● **Your task**
For the word "ミッフィーデザイン", give the number of lines in these entries that contain it, with nothing else.

● **Input material**
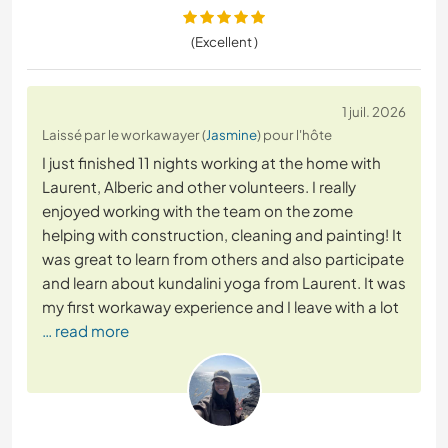
(Excellent )
1 juil. 2026
Laissé par le workawayer (
Jasmine
) pour l'hôte
I just finished 11 nights working at the home with
Laurent, Alberic and other volunteers. I really
enjoyed working with the team on the zome
helping with construction, cleaning and painting! It
was great to learn from others and also participate
and learn about kundalini yoga from Laurent. It was
my first workaway experience and I leave with a lot
… read more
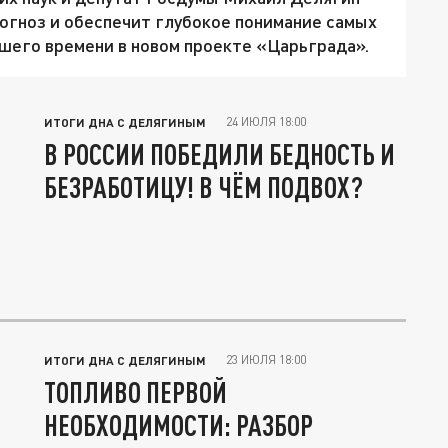
рогноз и обеспечит глубокое понимание самых
шего времени в новом проекте «Царьграда».
24 ИЮЛЯ 18:00
ИТОГИ ДНА С ДЕЛЯГИНЫМ
В РОССИИ ПОБЕДИЛИ БЕДНОСТЬ И
БЕЗРАБОТИЦУ! В ЧЁМ ПОДВОХ?
23 ИЮЛЯ 18:00
ИТОГИ ДНА С ДЕЛЯГИНЫМ
ТОПЛИВО ПЕРВОЙ
НЕОБХОДИМОСТИ: РАЗБОР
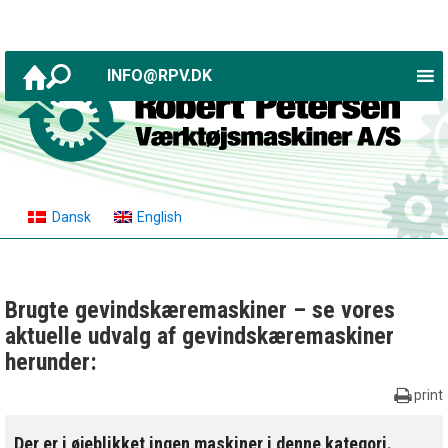
INFO@RPV.DK
Dansk
English
Brugte gevindskæremaskiner – se vores
aktuelle udvalg af gevindskæremaskiner
herunder:
print
Der er i øjeblikket ingen maskiner i denne kategori.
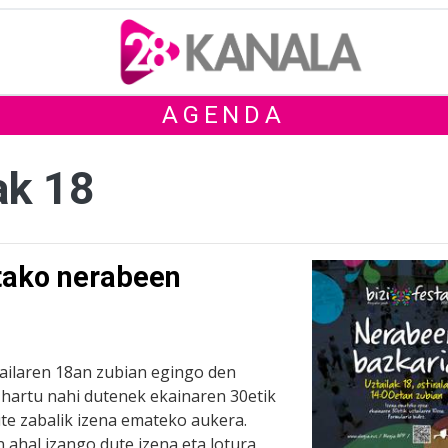
AGENDA
ak 18
tako nerabeen
tailaren 18an zubian egingo den
hartu nahi dutenek ekainaren 30etik
ute zabalik izena emateko aukera.
ahal izango dute izena eta lotura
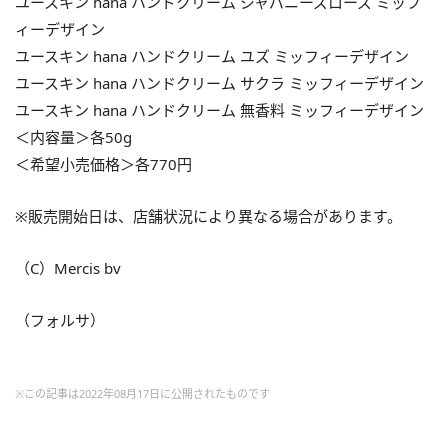
ユースキン hana ハンドクリーム ジャパニーズローズ ミッフ
ィーデザイン
ユースキン hana ハンドクリーム ユズ ミッフィーデザイン
ユースキン hana ハンドクリーム サクラ ミッフィーデザイン
ユースキン hana ハンドクリーム 無香料 ミッフィーデザイン
＜内容量＞各50g
＜希望小売価格＞各770円
※販売開始日は、店舗状況により異なる場合があります。
（C）Mercis bv
（フォルサ）
※この記事は2022年08月17日に公開されたものです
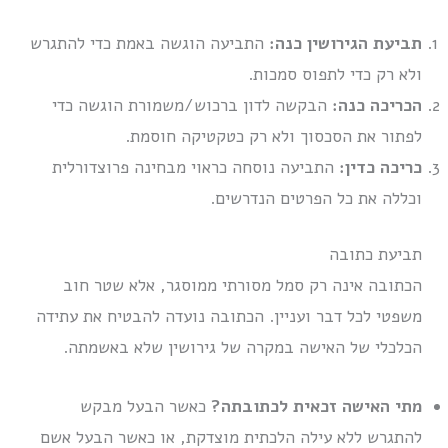
תביעת הגירושין כנה:
התביעה הוגשה באמת כדי להתגרש
ולא רק כדי לתפוס סמכות.
הכריכה כנה:
הבקשה לדון ברכוש/משמורת הוגשה כדי
לפתור את הסכסוך ולא רק כטקטיקה חוסמת.
כריכה כדין:
התביעה נוסחה כראוי מבחינה פרוצדורלית
וכללה את כל הפרטים הנדרשים.
תביעת כתובה
הכתובה אינה רק סמל מסורתי ממוסגר, אלא שטר חוב
משפטי לכל דבר ועניין. הכתובה נועדה להבטיח את עתידה
הכלכלי של האישה במקרה של גירושין שלא באשמתה.
מתי האישה זכאית לכתובתה?
כאשר הבעל מבקש
להתגרש ללא עילה הלכתית מוצדקת, או כאשר הבעל אשם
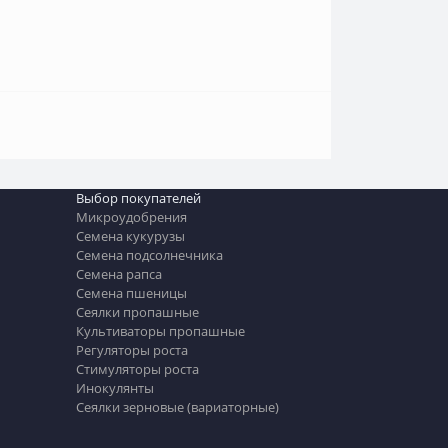
Выбор покупателей
Микроудобрения
Семена кукурузы
Семена подсолнечника
Семена рапса
Семена пшеницы
Сеялки пропашные
Культиваторы пропашные
Регуляторы роста
Стимуляторы роста
Инокулянты
Сеялки зерновые (вариаторные)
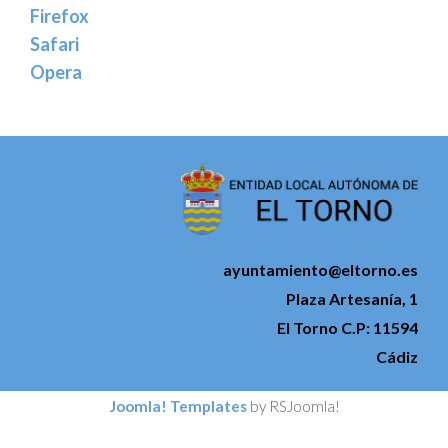
Firefox
Safari
Opera
ayuntamiento@eltorno.es
Plaza Artesanía, 1
El Torno C.P: 11594
Cádiz
Joomla! Templates
by RSJoomla!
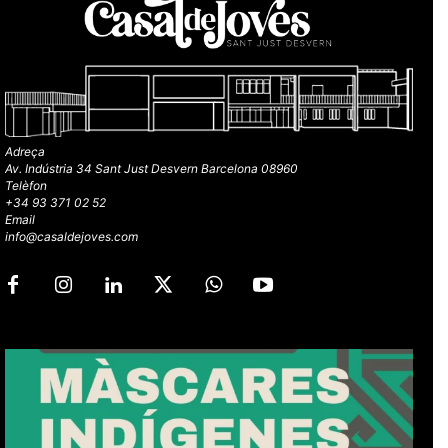
Adreça
Av. Indústria 34 Sant Just Desvern Barcelona 08960
Telèfon
+34 93 371 02 52
Email
info@casaldejoves.com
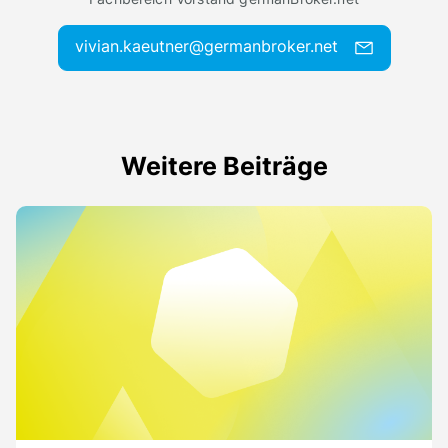
vivian.kaeutner@germanbroker.net
Weitere Beiträge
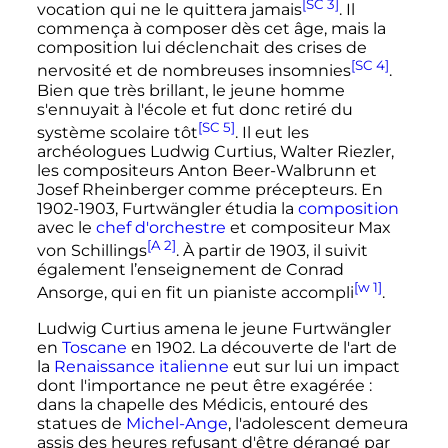
[SC 3]
vocation qui ne le quittera jamais
. Il
commença à composer dès cet âge, mais la
composition lui déclenchait des crises de
[SC 4]
nervosité et de nombreuses insomnies
.
Bien que très brillant, le jeune homme
s'ennuyait à l'école et fut donc retiré du
[SC 5]
système scolaire tôt
. Il eut les
archéologues Ludwig Curtius, Walter Riezler,
les compositeurs Anton Beer-Walbrunn et
Josef Rheinberger comme précepteurs. En
1902-1903, Furtwängler étudia la
composition
avec le
chef d'orchestre
et compositeur Max
[A 2]
von Schillings
. À partir de 1903, il suivit
également l’enseignement de Conrad
[w 1]
Ansorge, qui en fit un pianiste accompli
.
Ludwig Curtius amena le jeune Furtwängler
en
Toscane
en 1902. La découverte de l'art de
la
Renaissance italienne
eut sur lui un impact
dont l'importance ne peut être exagérée
:
dans la chapelle des Médicis, entouré des
statues de
Michel-Ange
, l'adolescent demeura
assis des heures refusant d'être dérangé par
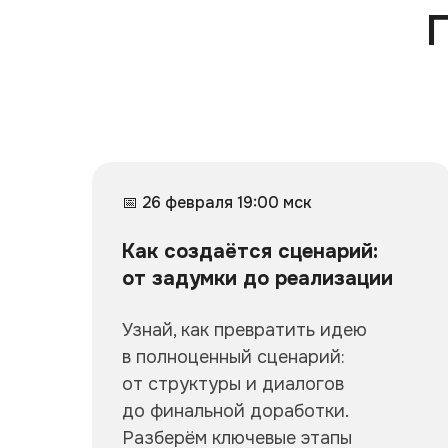
📅 26 февраля 19:00 мск
Как создаётся сценарий:
от задумки до реализации
Узнай, как превратить идею
в полноценный сценарий:
от структуры и диалогов
до финальной доработки.
Разберём ключевые этапы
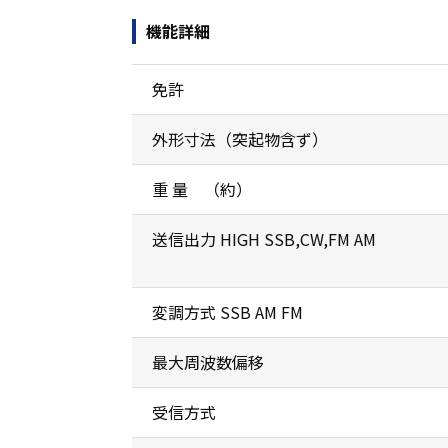
機能詳細
免許
外形寸法（突起物含ず）
重 量 （約）
送信出力 HIGH SSB,CW,FM AM
変調方式 SSB AM FM
最大周波数偏移
受信方式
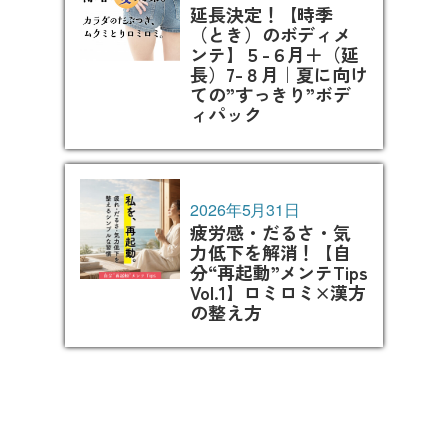
延長決定！【時季
（とき）のボディメ
ンテ】５-６月＋（延
長）7-８月｜夏に向け
ての”すっきり”ボデ
ィパック
2026年5月31日
疲労感・だるさ・気
力低下を解消！【自
分“再起動”メンテTips
Vol.1】ロミロミ×漢方
の整え方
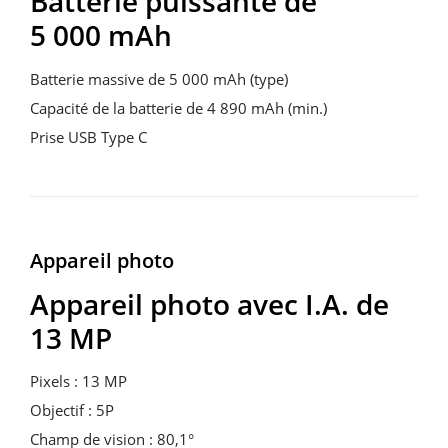
Batterie puissante de
5 000 mAh
Batterie massive de 5 000 mAh (type)
Capacité de la batterie de 4 890 mAh (min.)
Prise USB Type C
Appareil photo
Appareil photo avec I.A. de
13 MP
Pixels : 13 MP
Objectif : 5P
Champ de vision : 80,1°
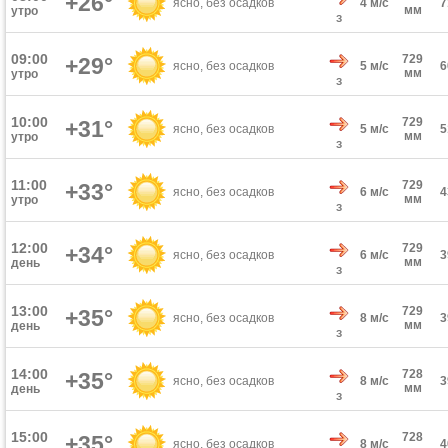
+26°
ясно, без осадков
4 м/с
мм
утро
З
09:00
729
+29°
ясно, без осадков
5 м/с
мм
утро
З
10:00
729
+31°
ясно, без осадков
5 м/с
мм
утро
З
11:00
729
+33°
ясно, без осадков
6 м/с
мм
утро
З
12:00
729
+34°
ясно, без осадков
6 м/с
мм
день
З
13:00
729
+35°
ясно, без осадков
8 м/с
мм
день
З
14:00
728
+35°
ясно, без осадков
8 м/с
мм
день
З
15:00
728
+35°
ясно, без осадков
8 м/с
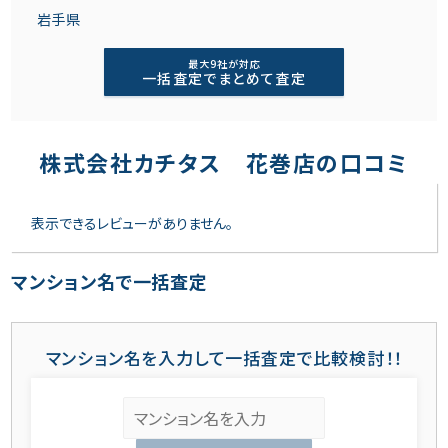
岩手県
最大9社が対応
一括査定でまとめて査定
株式会社カチタス 花巻店の口コミ
表示できるレビューがありません。
マンション名で一括査定
マンション名を入力して一括査定で比較検討！！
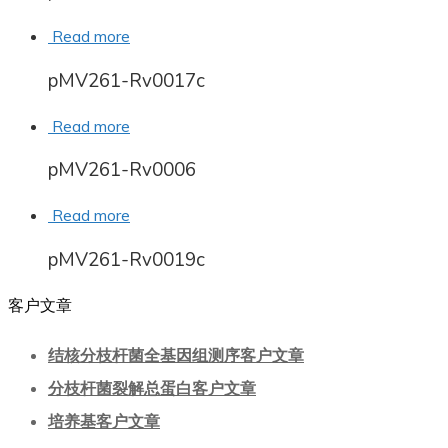
Read more
pMV261-Rv0017c
Read more
pMV261-Rv0006
Read more
pMV261-Rv0019c
客户文章
结核分枝杆菌全基因组测序客户文章
分枝杆菌裂解总蛋白客户文章
培养基客户文章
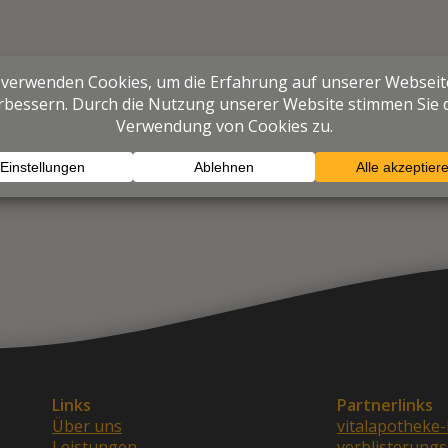
Links
Partnerlinks
Über uns
vitalapotheke-
Leistungen
verblisterungs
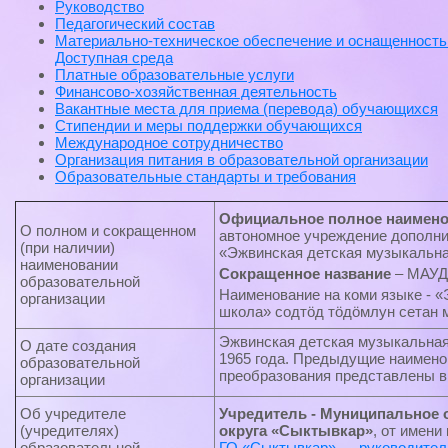
Руководство
Педагогический состав
Материально-техническое обеспечение и оснащенность
Доступная среда
Платные образовательные услуги
Финансово-хозяйственная деятельность
Вакантные места для приема (перевода) обучающихся
Стипендии и меры поддержки обучающихся
Международное сотрудничество
Организация питания в образовательной организации
Образовательные стандарты и требования
Официальное полное наимено
О полном и сокращенном
автономное учреждение дополни
(при наличии)
«Эжвинская детская музыкальна
наименовании
Сокращенное название
– МАУ
образовательной
Наименование на коми языке -
организации
школа» содтӧд тӧдӧмлун сетан 
Эжвинская детская музыкальная
О дате создания
1965 года. Предыдущие наимен
образовательной
преобразования представлены 
организации
Об учредителе
Учредитель - Муниципальное 
(учредителях)
округа «Сыктывкар»
, от имени
образовательной
ГО «Сыктывкар» — руководител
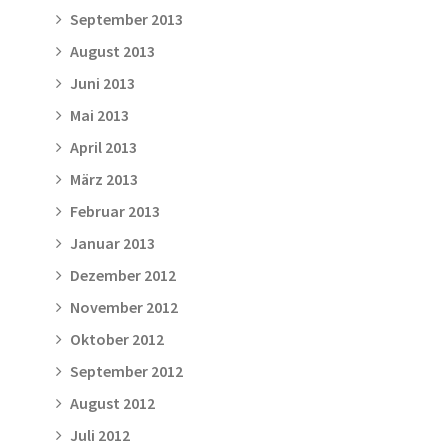
September 2013
August 2013
Juni 2013
Mai 2013
April 2013
März 2013
Februar 2013
Januar 2013
Dezember 2012
November 2012
Oktober 2012
September 2012
August 2012
Juli 2012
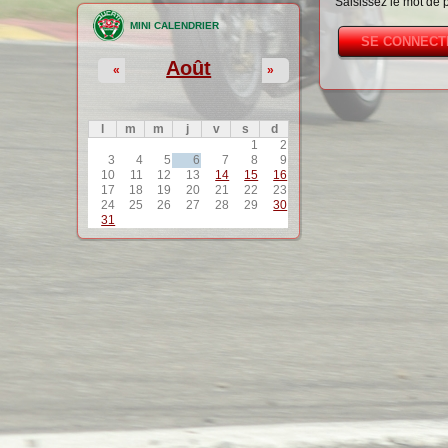
Saisissez le mot de 
MINI CALENDRIER
Août
«
»
l
m
m
j
v
s
d
1
2
3
4
5
6
7
8
9
10
11
12
13
14
15
16
17
18
19
20
21
22
23
24
25
26
27
28
29
30
31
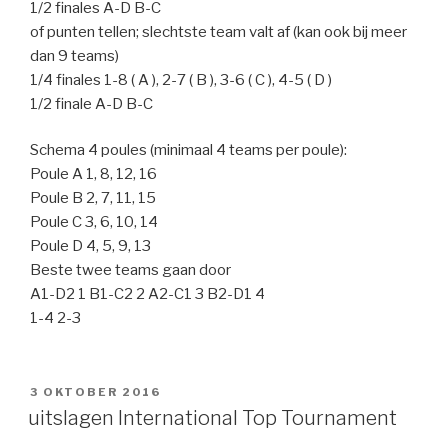
1/2 finales A-D B-C
of punten tellen; slechtste team valt af (kan ook bij meer
dan 9 teams)
1/4 finales 1-8 ( A ), 2-7 ( B ), 3-6 ( C ), 4-5 ( D )
1/2 finale A-D B-C
Schema 4 poules (minimaal 4 teams per poule):
Poule A 1, 8, 12, 16
Poule B 2, 7, 11, 15
Poule C 3, 6, 10, 14
Poule D 4, 5, 9, 13
Beste twee teams gaan door
A1-D2 1 B1-C2 2 A2-C1 3 B2-D1 4
1-4 2-3
GEPLAATST
3 OKTOBER 2016
OP
uitslagen International Top Tournament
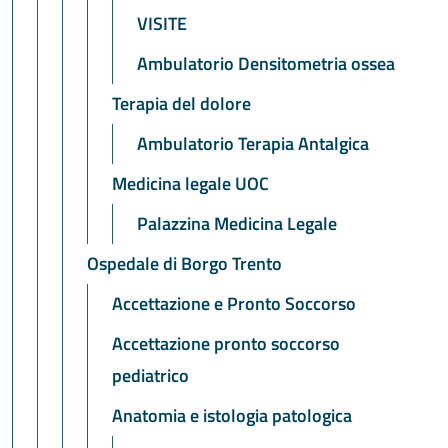
VISITE
Ambulatorio Densitometria ossea
Terapia del dolore
Ambulatorio Terapia Antalgica
Medicina legale UOC
Palazzina Medicina Legale
Ospedale di Borgo Trento
Accettazione e Pronto Soccorso
Accettazione pronto soccorso
pediatrico
Anatomia e istologia patologica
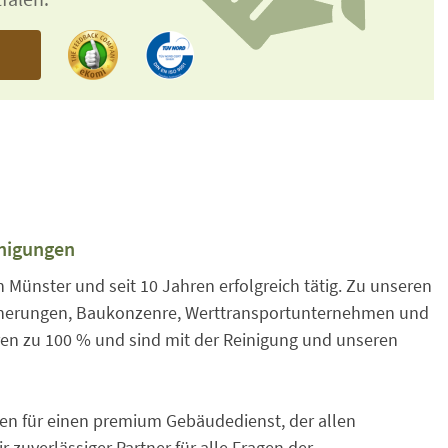
n
inigungen
n Münster und seit 10 Jahren erfolgreich tätig. Zu unseren
icherungen, Baukonzenre, Werttransportunternehmen und
ren zu 100 % und sind mit der Reinigung und unseren
en für einen premium Gebäudedienst, der allen
zuverlässiger Partner für alle Fragen der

● **The answer**
3